Bonjour à tous.
Je me présente, je suis Mathieu Gardrat,
chercheur au Laboratoire Aménagement Économie Transports de Lyon,
et je vais aujourd'hui vous parler de la modélisation des mobilités
et de son utilité en planification.
Dans cette séance, je vais dans un premier temps vous parler des utilisations d'un
modèle et des caractéristiques qui font qu'un modèle fonctionne,
pour ensuite vous donner des exemples de modèles et leur mise en œuvre.
Un modèle permet de quantifier et qualifier un phénomène donné afin de
nourrir le processus décisionnel en planification.
La pertinence d'un modèle se retrouve tant dans ses possibilités de diagnostic d'une
situation présente que pour projeter les effets futurs d'une décision sur un
territoire.
Pour un diagnostic, un modèle permet de construire un corpus de données cohérent
lorsque les mesures d'un phénomène s'avèrent manquantes.

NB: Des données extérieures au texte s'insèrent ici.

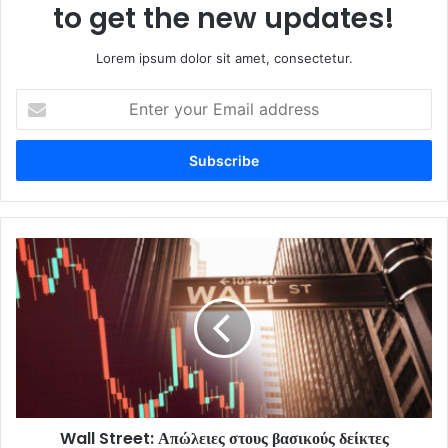
to get the new updates!
Lorem ipsum dolor sit amet, consectetur.
Enter
your
Email
address
Wall Street: Απώλειες στους βασικούς δείκτες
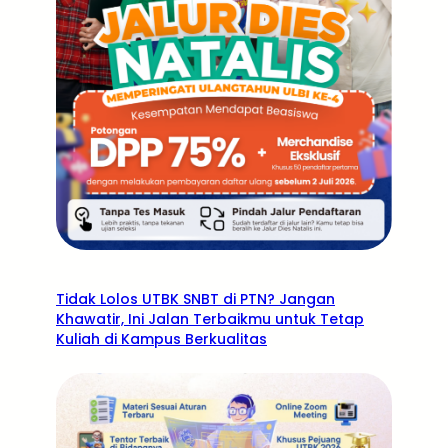
Tidak Lolos UTBK SNBT di PTN? Jangan
Khawatir, Ini Jalan Terbaikmu untuk Tetap
Kuliah di Kampus Berkualitas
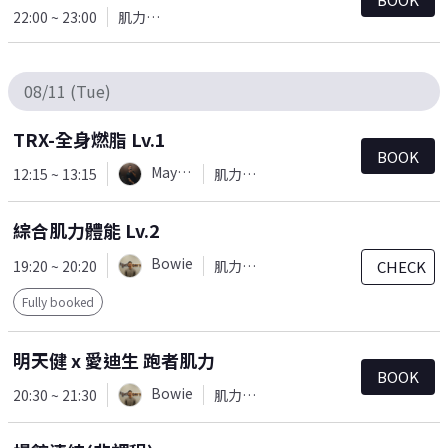
22:00 ~ 23:00
肌力訓練
08/11 (Tue)
TRX-全身燃脂 Lv.1
BOOK
Mayaw
12:15 ~ 13:15
肌力訓練
綜合肌力體能 Lv.2
Bowie
19:20 ~ 20:20
肌力訓練
CHECK
Fully booked
明天健 x 愛迪生 跑者肌力
BOOK
Bowie
20:30 ~ 21:30
肌力訓練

De surcroît, le modèle permet le plus souvent de réaliser un diagnostic à
moindre coût relativement à un recueil de données dédiées, par exemple, une enquête.
Il peut ainsi compléter, voire se substituer à un diagnostic,
même si rien ne remplace une observation de terrain.

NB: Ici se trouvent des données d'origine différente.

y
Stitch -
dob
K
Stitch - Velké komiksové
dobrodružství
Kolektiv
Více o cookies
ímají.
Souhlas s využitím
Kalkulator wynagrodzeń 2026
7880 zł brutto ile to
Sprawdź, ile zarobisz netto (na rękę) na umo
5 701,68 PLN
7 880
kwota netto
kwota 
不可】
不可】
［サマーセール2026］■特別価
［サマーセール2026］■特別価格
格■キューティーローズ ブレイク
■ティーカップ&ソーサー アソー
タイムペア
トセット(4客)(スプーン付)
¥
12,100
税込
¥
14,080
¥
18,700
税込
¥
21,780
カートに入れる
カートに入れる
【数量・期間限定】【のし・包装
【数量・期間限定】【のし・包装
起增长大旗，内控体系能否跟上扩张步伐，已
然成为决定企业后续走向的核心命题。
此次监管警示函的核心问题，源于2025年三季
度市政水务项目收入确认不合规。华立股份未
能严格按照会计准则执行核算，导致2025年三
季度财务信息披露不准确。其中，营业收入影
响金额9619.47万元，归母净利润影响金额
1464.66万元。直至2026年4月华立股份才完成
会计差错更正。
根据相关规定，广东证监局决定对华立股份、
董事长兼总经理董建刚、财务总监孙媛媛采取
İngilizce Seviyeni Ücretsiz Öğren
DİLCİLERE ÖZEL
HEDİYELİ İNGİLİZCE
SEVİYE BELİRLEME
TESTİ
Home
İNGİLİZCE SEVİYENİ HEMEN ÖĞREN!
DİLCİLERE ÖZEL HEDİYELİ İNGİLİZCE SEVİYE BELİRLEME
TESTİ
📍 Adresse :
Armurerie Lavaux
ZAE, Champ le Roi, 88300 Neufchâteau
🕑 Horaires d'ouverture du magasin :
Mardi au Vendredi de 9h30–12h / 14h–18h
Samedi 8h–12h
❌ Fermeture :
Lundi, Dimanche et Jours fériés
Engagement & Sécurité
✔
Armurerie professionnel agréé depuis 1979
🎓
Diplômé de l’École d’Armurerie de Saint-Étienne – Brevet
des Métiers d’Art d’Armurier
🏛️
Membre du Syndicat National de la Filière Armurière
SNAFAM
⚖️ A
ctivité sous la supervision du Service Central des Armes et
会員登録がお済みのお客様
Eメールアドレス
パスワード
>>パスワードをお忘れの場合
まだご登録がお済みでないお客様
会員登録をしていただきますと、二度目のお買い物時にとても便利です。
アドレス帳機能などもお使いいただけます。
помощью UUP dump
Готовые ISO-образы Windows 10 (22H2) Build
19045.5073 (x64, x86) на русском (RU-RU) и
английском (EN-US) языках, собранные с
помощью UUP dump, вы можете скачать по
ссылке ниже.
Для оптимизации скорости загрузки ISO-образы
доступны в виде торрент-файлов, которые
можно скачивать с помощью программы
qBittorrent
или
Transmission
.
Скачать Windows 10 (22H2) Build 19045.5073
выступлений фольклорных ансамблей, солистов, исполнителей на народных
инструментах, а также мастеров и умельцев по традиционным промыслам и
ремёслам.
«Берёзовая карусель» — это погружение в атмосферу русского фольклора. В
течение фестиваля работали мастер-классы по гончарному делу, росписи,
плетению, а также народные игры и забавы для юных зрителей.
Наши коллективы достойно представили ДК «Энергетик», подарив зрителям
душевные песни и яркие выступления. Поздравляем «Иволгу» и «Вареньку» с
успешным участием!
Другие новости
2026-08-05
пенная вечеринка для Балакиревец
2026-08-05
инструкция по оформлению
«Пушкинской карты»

Pour une utilisation prospective, le modèle joue le rôle d'une sorte de boule
de cristal à laquelle on pose une question.

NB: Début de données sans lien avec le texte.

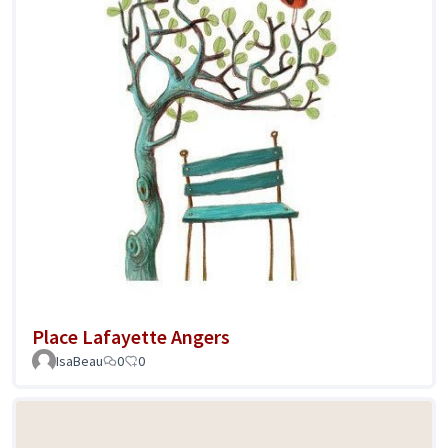
Place Lafayette Angers
IsaBeau
0
0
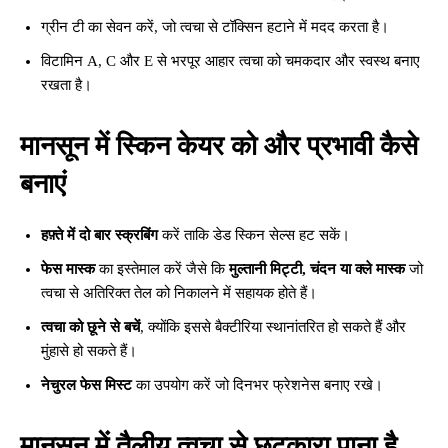
ग्रीन टी का सेवन करें, जो त्वचा से टॉक्सिन हटाने में मदद करता है।
विटामिन A, C और E से भरपूर आहार त्वचा को चमकदार और स्वस्थ बनाए
रखता है।
मानसून में स्किन केयर को और प्रभावी कैसे
बनाएं
हफ़्ते में दो बार स्क्रबिंग
करें ताकि डेड स्किन सेल्स हट सकें।
फेस मास्क
का इस्तेमाल करें जैसे कि
मुल्तानी मिट्टी, चंदन या क्ले मास्क
जो
त्वचा से अतिरिक्त तेल को निकालने में सहायक होते हैं।
त्वचा को छूने से बचें
, क्योंकि इससे बैक्टीरिया स्थानांतरित हो सकते हैं और
मुंहासे हो सकते हैं।
नेचुरल फेस मिस्ट
का उपयोग करें जो दिनभर फ्रेशनेस बनाए रखे।
मानसून में तैलीय त्वचा से छुटकारा पाना है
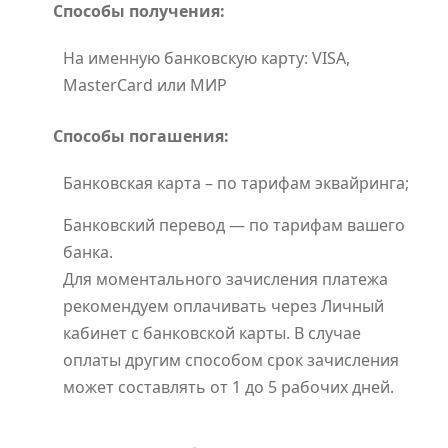
Способы получения:
На именную банковскую карту: VISA,
MasterCard или МИР
Способы погашения:
Банковская карта – по тарифам эквайринга;
Банковский перевод — по тарифам вашего
банка.
Для моментального зачисления платежа
рекомендуем оплачивать через Личный
кабинет с банковской карты. В случае
оплаты другим способом срок зачисления
может составлять от 1 до 5 рабочих дней.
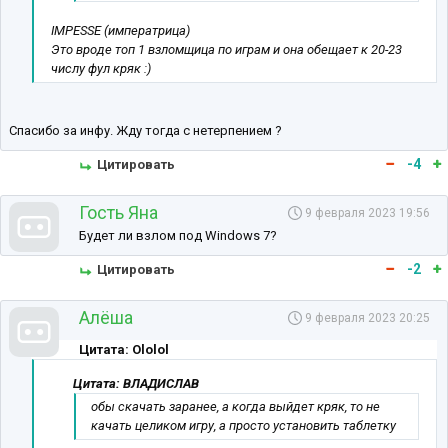
IMPESSE (императрица)
Это вроде топ 1 взломщица по играм и она обещает к 20-23
числу фул кряк :)
Спасибо за инфу. Жду тогда с нетерпением ?
-4
Цитировать
Гость Яна
9 февраля 2023 19:56
Будет ли взлом под Windows 7?
-2
Цитировать
Алёша
9 февраля 2023 20:25
Цитата: Ololol
Цитата: ВЛАДИСЛАВ
обы скачать заранее, а когда выйдет кряк, то не
качать целиком игру, а просто установить таблетку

Ces questions étant typiquement, que se passera-t-il si les tendances actuelles
perdurent, en termes de transport ou de consommation, par exemple?
Ou bien, que se passera-t-il si j'introduis un élément nouveau,
en agissant sur un système donné, un aménagement spécifique, par exemple?
Le modèle nous donne alors des informations sur le besoin en termes
d'actions, sur les éléments sur lesquels il faut agir, voire comment il faut agir.
Mais n'oubliez pas que ces éléments ne se suffisent pas à eux-mêmes et qu'ils
doivent faire l'objet d'une analyse critique.
En effet, un modèle reste une simplification de la réalité soumise à des
hypothèses plus ou moins justes qu'il est nécessaire de confronter.
Pour qu'un modèle fonctionne correctement, il est nécessaire que
celui-ci réagisse de manière cohérente aux données qui lui sont présentées,
tant pour un diagnostic que pour une projection.
Ici, un travail essentiellement statistique est réalisé,
mais il peut également s'appuyer sur une expérience plus qualitative.
Par ailleurs, un modèle n'est pas adapté à toutes les situations.
Les résultats produits doivent être pertinents au regard d'une
problématique posée.
Il est évident qu'un modèle météorologique n'est pas adapté à la mesure du trafic.
Ce sont des thématiques bien différentes,
bien que l'une ait une influence sur l'autre.
Pour le cas particulier du transport,
certains modèles se concentrent plutôt sur le trafic,
d'autres sur les caractéristiques socio-économiques de la mobilité.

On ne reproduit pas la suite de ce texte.